If the instrument is irrelevant, then \(\E(r_i) = \E((Z_i - \mu_Z)(X_i - \mu_X)) = 0\). Additionally, by the exogeneity condition, we have \(\E(q_i) = 0\). Thus, under Assumptions 2 and 3, we can apply the CLT to show that \(\bar{r}/\sigma_r \xrightarrow{d} N(0,1)\) and \(\bar{q}/\sigma_q \xrightarrow{d} N(0,1)\). Therefore, in large samples, the distribution of \(\hat{\beta}^{TSLS}_1 - \beta_1\) is approximately that of \((\sigma_q / \sigma_r) S\), where \(S\) is the ratio of two random variables, each following a standard normal distribution. This extreme case also sheds light on the large sample distribution of the TSLS estimator when the instruments are weak. Specifically, when the instruments are weak but not irrelevant, the large-sample distribution of the TSLS estimator is non-normal.

Also, in the extreme case where the instrument is strong but endogenous, the TSLS estimator is inconsistent. This can be see from the following expression: \[ \begin{align} \hat{\beta}^{TSLS}_1&=\beta_1+\frac{\frac{1}{n}\sum^n_{i=1}(Z_i-\mu_Z)u_i}{\frac{1}{n}\sum^n_{i=1}(Z_i-\mu_Z)(X_i-\mu_X)}\xrightarrow {p} \beta_1+\frac{\E((Z_i-\mu_Z)u_i)}{\E((Z_i-\mu_Z)(X_i-\mu_X))}\\ &=\beta_1+\frac{\cov(Z_i,u_i)}{\cov(Z_i,X_i)}\neq \beta_1. \end{align} \]

In the exactly identified case, we cannot use any statistical test to verify whether the instruments are exogenous. Instead, we must rely on economic theory and expert judgment to justify the exogeneity of the instruments. In the overidentified case, however, we can employ the test of overidentifying restrictions (also known as the J test) to assess the instrument exogeneity condition.
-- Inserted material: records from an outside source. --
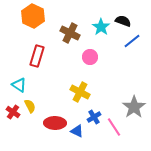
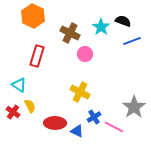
blue line: rotated 18 degrees clockwise
pink circle: moved 5 px left, 3 px up
pink line: rotated 30 degrees counterclockwise
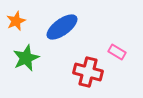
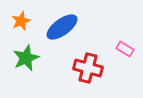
orange star: moved 5 px right
pink rectangle: moved 8 px right, 3 px up
red cross: moved 4 px up
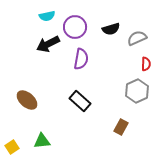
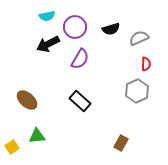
gray semicircle: moved 2 px right
purple semicircle: moved 1 px left; rotated 20 degrees clockwise
brown rectangle: moved 16 px down
green triangle: moved 5 px left, 5 px up
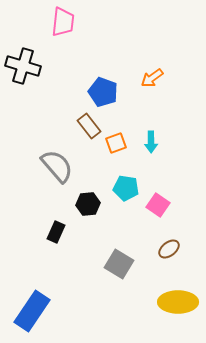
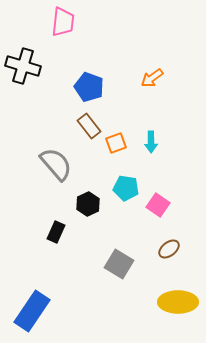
blue pentagon: moved 14 px left, 5 px up
gray semicircle: moved 1 px left, 2 px up
black hexagon: rotated 20 degrees counterclockwise
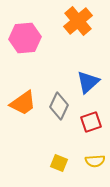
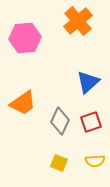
gray diamond: moved 1 px right, 15 px down
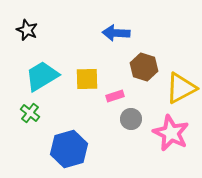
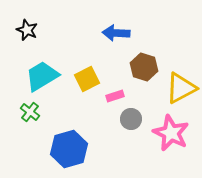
yellow square: rotated 25 degrees counterclockwise
green cross: moved 1 px up
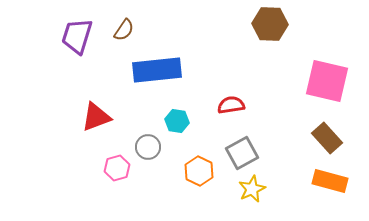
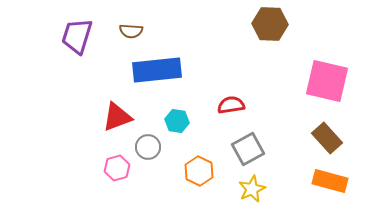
brown semicircle: moved 7 px right, 1 px down; rotated 60 degrees clockwise
red triangle: moved 21 px right
gray square: moved 6 px right, 4 px up
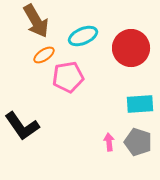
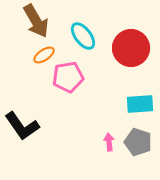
cyan ellipse: rotated 76 degrees clockwise
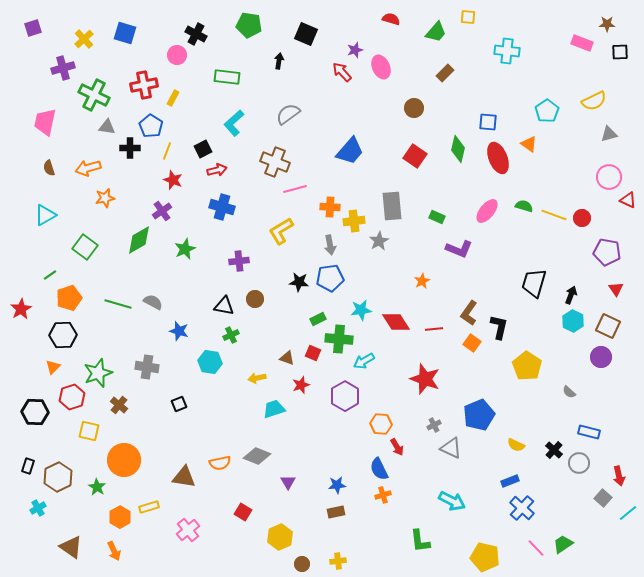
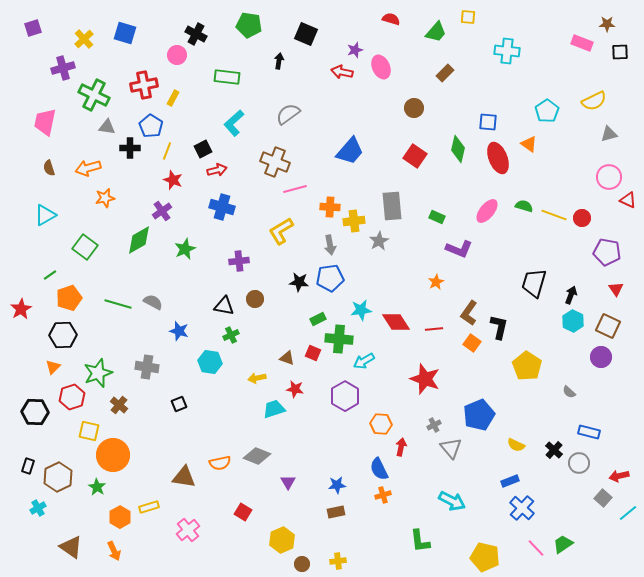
red arrow at (342, 72): rotated 35 degrees counterclockwise
orange star at (422, 281): moved 14 px right, 1 px down
red star at (301, 385): moved 6 px left, 4 px down; rotated 30 degrees clockwise
red arrow at (397, 447): moved 4 px right; rotated 138 degrees counterclockwise
gray triangle at (451, 448): rotated 25 degrees clockwise
orange circle at (124, 460): moved 11 px left, 5 px up
red arrow at (619, 476): rotated 90 degrees clockwise
yellow hexagon at (280, 537): moved 2 px right, 3 px down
The test can be computed in the following way:

Compute the TSLS estimators \(\hat{\beta}^{TSLS}_0,\ldots,\hat{\beta}^{TSLS}_{k+r}\).
Compute \(\hat{u}^{TSLS}_i=Y_i-(\hat{\beta}^{TSLS}_0+\hat{\beta}^{TSLS}_0X_{1i}+\ldots+\hat{\beta}^{TSLS}_{k+r}W_{ri})\).
Run the following regression \[ \begin{align} \hat{u}^{TSLS}_i= \delta_0 + \delta_1Z_{1i}+\ldots+ \delta_mZ_{mi} + \delta_{m+1}W_{1i} +\ldots+ \delta_{m+r}W_{ri} + e_i, \end{align} \tag{21.14}\] where \(\delta_0,\ldots,\delta_{m+r}\) are the unknown coefficients and \(e_i\) is the error term.
Compute the homoskedasticity-only F-statistic for the following hypothesis: \[ \begin{align*} H_0:\delta_1=0,\ldots,\delta_m=0\quad\text{versus}\quad H_1: \text{At least one coefficient is non-zero}. \end{align*} \]
The J-statistic is computed as \(J=m\times F\), where \(m\) is the number of instruments.

Under the null hypothesis that all instruments are exogeneous, the J statistic has a chi-squared distribution with m-k degrees of freedom, i.e., \(J\sim \chi^2_{m-k}\).

Key Concept 21.2: Checking instrument validity

The validity of the instrumental variables depends on two conditions: (i) instrument relevance and (ii) instrument exogeneity.

Instrument relevance: The instruments are relevant if at least one of the coefficients in the reduced form equation is not zero. A large F-statistic for testing \(H_0: \pi_1=\ldots=\pi_m=0\) in Equation 21.11 indicates that the instruments are relevant. A common rule of thumb is that the F-statistic should be greater than 10. An F-statistic smaller than 10 suggests that the instruments are weak. When the instruments are weak, the TSLS estimator is biased and does not have an asymptotic normal distribution, even when the sample size is large.
Instrument exogeneity: In the overidentified case, we can use the test of overidentifying restrictions (the J test) to test the instrument exogeneity condition. The J-statistic is computed as \(J=m\times F\), where m is the number of instruments and F is the homoskedasticity-only F-statistic for testing \(H_0:\delta_1=0,\ldots,\delta_m=0\) in Equation 21.14. Under the null hypothesis that all instruments are exogeneous, we have \(J\sim\chi^2_{m-k}\).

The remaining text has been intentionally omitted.